Il costume sociale sta cambiando, molte mogli, se in grado di mantenersi da sole, non avanzano più richieste all’ex marito, anche quando vi è un importante divario economico tra le due posizioni.

Questo è il dato che emerge dalla maggior parte dei Tribunali nazionali, di fatto allineati più con il sentire sociale che con la Suprema Corte.

Ma vediamo secondo la Suprema Corte quali sono i presupposti per il riconoscimento dell’assegno di mantenimento post separazione e dell’assegno divorzile.

Con la separazione non viene meno il rapporto coniugale, in quanto si verifica solo una sospensione dei doveri di natura personale, quali la convivenza, la fedeltà e la collaborazione.

Rimangono, invece, invariati gli aspetti patrimoniali.

L’assegno di mantenimento post separazione trova dunque il suo fondamento sul dovere di assistenza materiale fra i coniugi, tale per cui il coniuge più debole economicamente ha diritto ad ottenere dall’altro un assegno che gli consenta di mantenere lo stesso tenore di vita avuto durante il matrimonio (standard di vita possibile date le risorse economiche della famiglia).

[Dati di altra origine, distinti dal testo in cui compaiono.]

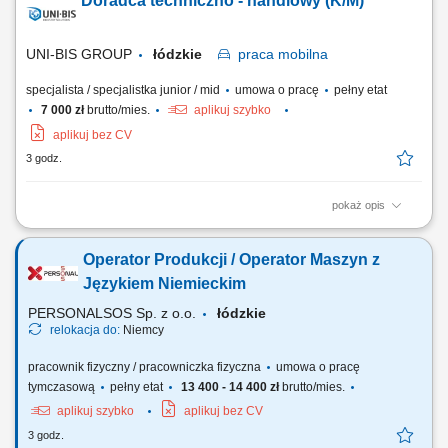
Doradca techniczno - handlowy (K/M)
wysyłki. Wykonywanie prostych prac pomocniczych wspierających
proces magazynowy. Dbanie o sprawny przebieg pracy zgodnie z
wyznaczonymi zadaniami.
UNI-BIS GROUP
łódzkie
praca
mobilna
specjalista / specjalistka junior / mid
umowa o pracę
pełny etat
7 000 zł
brutto/mies.
aplikuj szybko
aplikuj bez CV
3 godz.
pokaż opis
Zakres obowiązków: aktywne pozyskiwanie nowych klientów
(terenowe), oraz rozwój sprzedaży wśród obecnych klientów; doradztwo
Operator Produkcji / Operator Maszyn z
techniczne i dobór rozwiązań. prezentowanie produktów i usług firmy
oraz kompleksowych rozwiązań dla klientów; utrzymywanie
Językiem Niemieckim
długofalowych relacji. Wymagania:...
PERSONALSOS Sp. z o.o.
łódzkie
relokacja do:
Niemcy
pracownik fizyczny / pracowniczka fizyczna
umowa o pracę
tymczasową
pełny etat
13 400 - 14 400 zł
brutto/mies.
aplikuj szybko
aplikuj bez CV
3 godz.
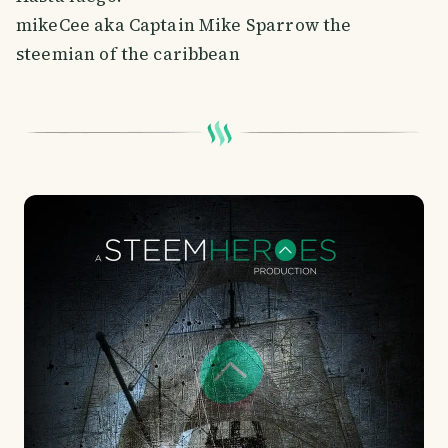
mikeCee aka Captain Mike Sparrow the
steemian of the caribbean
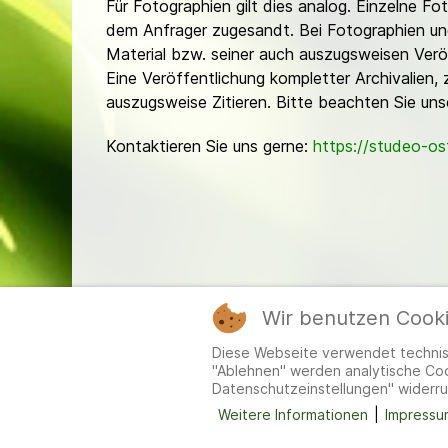
Für Fotographien gilt dies analog. Einzelne 
dem Anfrager zugesandt. Bei Fotographien und 
Material bzw. seiner auch auszugsweisen Verö
Eine Veröffentlichung kompletter Archivalien, 
auszugsweise Zitieren. Bitte beachten Sie un
Kontaktieren Sie uns gerne:
https://studeo-o
Wir benutzen Cook
Mitgl
Diese Webseite verwendet technisc
"Ablehnen" werden analytische Cook
Datenschutzeinstellungen" widerru
Weitere Informationen
|
Impressu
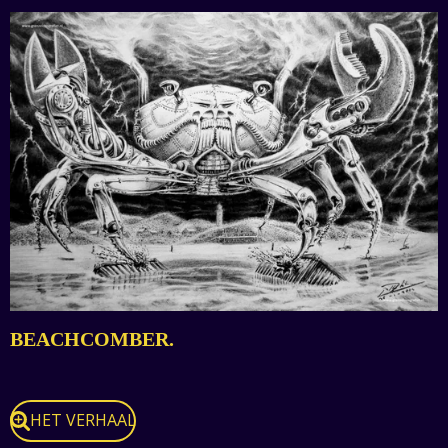
BEACHCOMBER.
HET VERHAAL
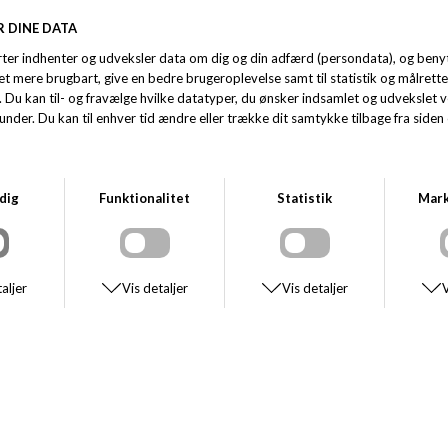
Uanset om du skal til arbejde, på weeke
stil, du har brug for. Med deres tidlø
shorts. Gå ikke glip af muligheden for a
dag og oplev forskellen!
SE STØRRELSESGUIDE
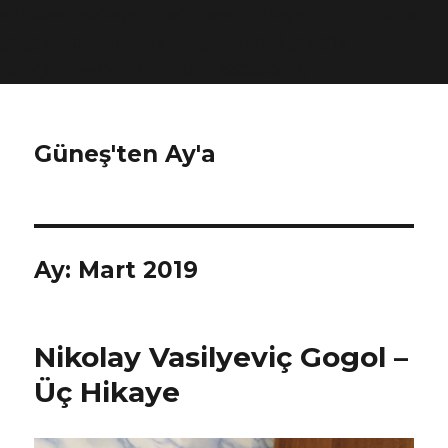
window.dataLayer = window.dataLayer || []; function
gtag(){dataLayer.push(arguments);} gtag('js', new
Date()); gtag('config', 'UA-173552660-1');
Güneş'ten Ay'a
Ay:
Mart 2019
Nikolay Vasilyeviç Gogol –
Üç Hikaye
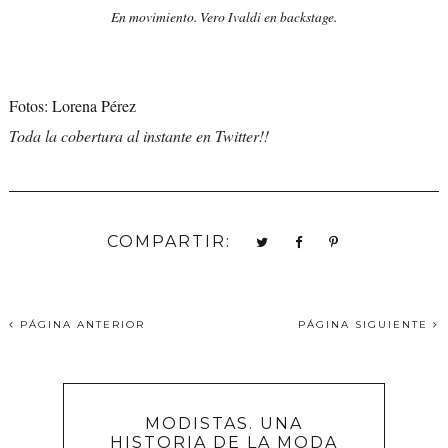
En movimiento.
Vero Ivaldi en backstage.
Fotos: Lorena Pérez
Toda la cobertura al instante en Twitter!!
COMPARTIR:
PÁGINA ANTERIOR
PÁGINA SIGUIENTE
MODISTAS. UNA
HISTORIA DE LA MODA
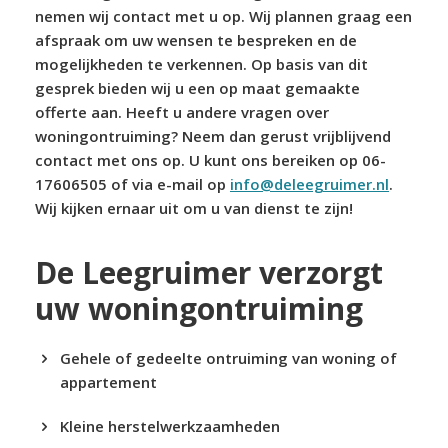
nemen wij contact met u op. Wij plannen graag een
afspraak om uw wensen te bespreken en de
mogelijkheden te verkennen. Op basis van dit
gesprek bieden wij u een op maat gemaakte
offerte aan. Heeft u andere vragen over
woningontruiming? Neem dan gerust vrijblijvend
contact met ons op. U kunt ons bereiken op 06-
17606505 of via e-mail op
info@deleegruimer.nl
.
Wij kijken ernaar uit om u van dienst te zijn!
De Leegruimer verzorgt
uw woningontruiming
Gehele of gedeelte ontruiming van woning of
appartement
Kleine herstelwerkzaamheden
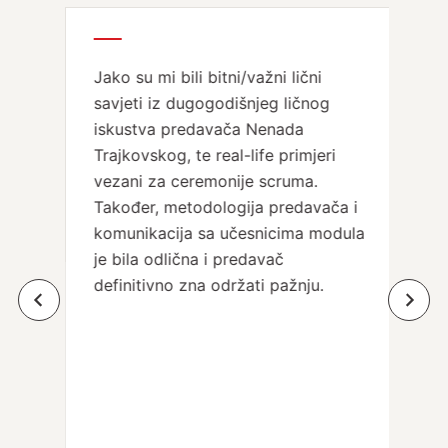
Jako su mi bili bitni/važni lični
savjeti iz dugogodišnjeg ličnog
iskustva predavača Nenada
Trajkovskog, te real-life primjeri
vezani za ceremonije scruma.
Također, metodologija predavača i
komunikacija sa učesnicima modula
je bila odlična i predavač
definitivno zna održati pažnju.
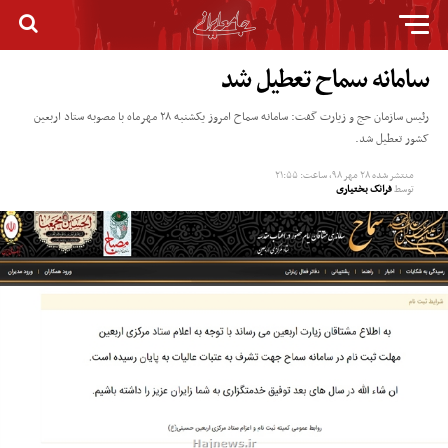
سامانه سماح تعطیل شد
رئیس سازمان حج و زیارت گفت: سامانه سماح امروز یکشنبه ۲۸ مهرماه با مصوبه ستاد اربعین
کشور تعطیل شد.
منتشر شده
۲۸ مهر ۹۸, ساعت: ۲۱:۵۵
توسط
فرانک بختیاری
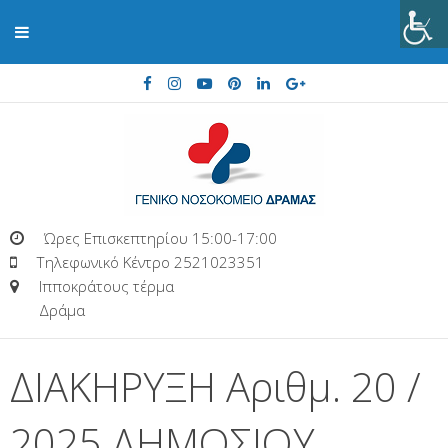
Ώρες Επισκεπτηρίου 15:00-17:00
Τηλεφωνικό Κέντρο 2521023351
Ιπποκράτους τέρμα
Δράμα
ΔΙΑΚΗΡΥΞΗ Αριθμ. 20 /
2025 ΔΗΜΟΣΙΟΥ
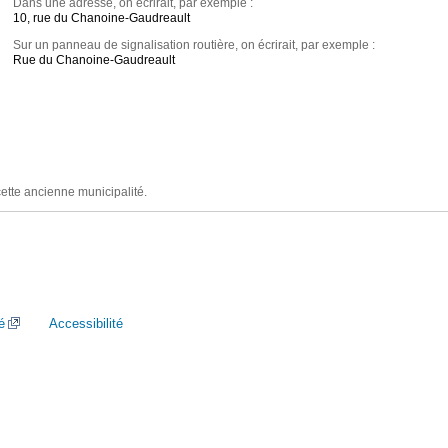
Dans une adresse, on écrirait, par exemple :
10, rue du Chanoine-Gaudreault
Sur un panneau de signalisation routière, on écrirait, par exemple :
Rue du Chanoine-Gaudreault
cette ancienne municipalité.
é
Accessibilité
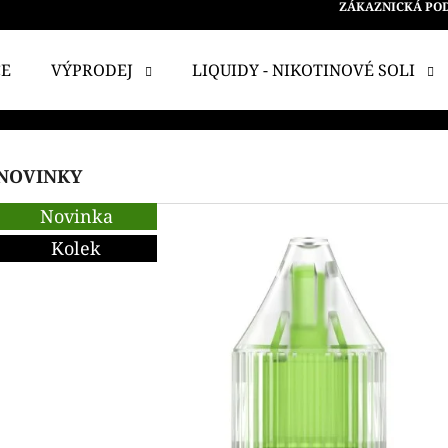
ZÁKAZNICKÁ PO
CE
VÝPRODEJ
LIQUIDY - NIKOTINOVÉ SOLI
 POTŘEBUJETE NAJÍT?
3
NOVINKY
1
HLEDAT
Novinka
.
Kolek
1
DOPORUČUJEME
2
.
2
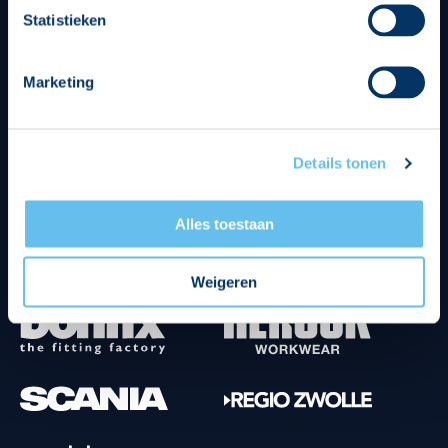
Statistieken
Marketing
Tenuesponsoren
Details tonen
Alles toestaan
Weigeren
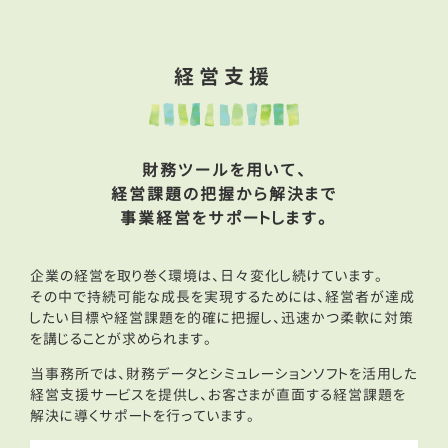
経営支援
財務ツールを用いて、
経営課題の把握から解決まで
事業経営をサポートします。
企業の経営を取り巻く環境は、日々変化し続けています。
その中で持続可能な成長を実現するためには、経営者が達成
したい目標や経営課題を的確に把握し、迅速かつ柔軟に対策
を講じることが求められます。
当事務所では、財務データとシミュレーションソフトを活用した
経営支援サービスを提供し、お客さまが直面する経営課題を
解決に導くサポートを行っています。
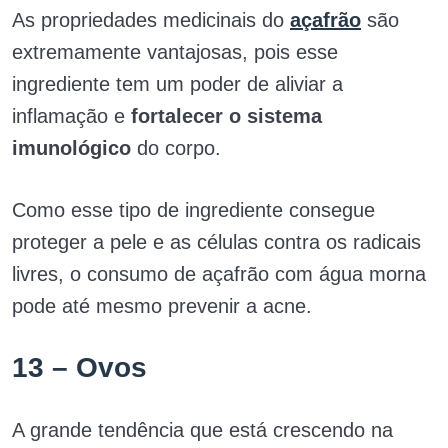
As propriedades medicinais do
açafrão
são
extremamente vantajosas, pois esse
ingrediente tem um poder de aliviar a
inflamação e
fortalecer o sistema
imunológico
do corpo.
Como esse tipo de ingrediente consegue
proteger a pele e as células contra os radicais
livres, o consumo de açafrão com água morna
pode até mesmo prevenir a acne.
13 – Ovos
A grande tendência que está crescendo na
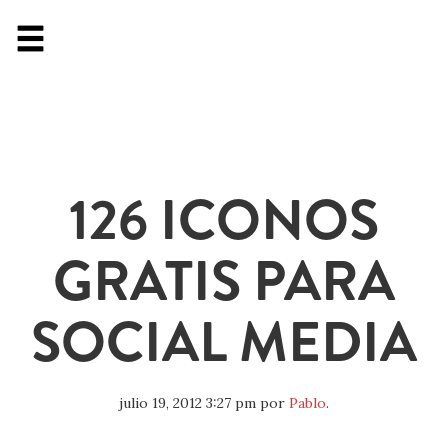
126 ICONOS
GRATIS PARA
SOCIAL MEDIA
julio 19, 2012 3:27 pm
por
Pablo
.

In sostanza il giudice dovrà verificare se la parte richiedente l’assegno disponga o meno dei mezzi economici che gli consentano di conservare il medesimo tenore di vita, infine per la quantificazione dell’assegno si dovrà procedere ad una valutazione comparativa dei mezzi di cui dispone ciascun coniuge, nonché della durata della convivenza ( si terrà altresì in considerazione l’attitudine del coniuge al lavoro, ovvero verrà considerata la sua effettiva possibilità di svolgere un’attività lavorativa retribuita in base all’età ed alla professionalità)

Il divorzio, invece, estingue il rapporto matrimoniale, sia sul piano personale che sul piano economico – patrimoniale.

Per tale ragione la famosa sentenza Grilli del 10 maggio 2017 aveva ritenuto di non correlare la cosiddetta solidarietà post – coniugale al tenore goduto durante il matrimonio, ma di riconoscere l’assegno divorzile solo per garantire l’autosufficienza economica del coniuge più debole.

Il parametro del tenore di vita è stato poi in parte ripristinato quest’anno, sempre dalla Suprema Corte, che ha chiarito come la funzione dell’assegno divorzile sia assistenziale, compensativa e perequativa.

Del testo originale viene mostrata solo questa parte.